DIRECTIONS FOR THIS TASK
Count the lines of the listing below where "الكامات" shows up, and please answer with that number only.

ENTRIES PROVIDED
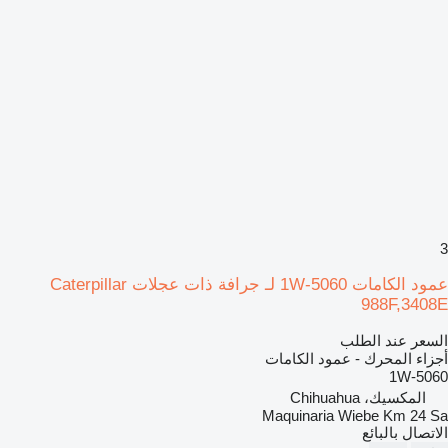
3
عمود الكامات 1W-5060 لـ جرافة ذات عجلات Caterpillar
988F,3408E
السعر عند الطلب
أجزاء المحرك - عمود الكامات
1W-5060
المكسيك، Chihuahua
Maquinaria Wiebe Km 24 Sa
الاتصال بالبائع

EXPECTED OUTPUT
2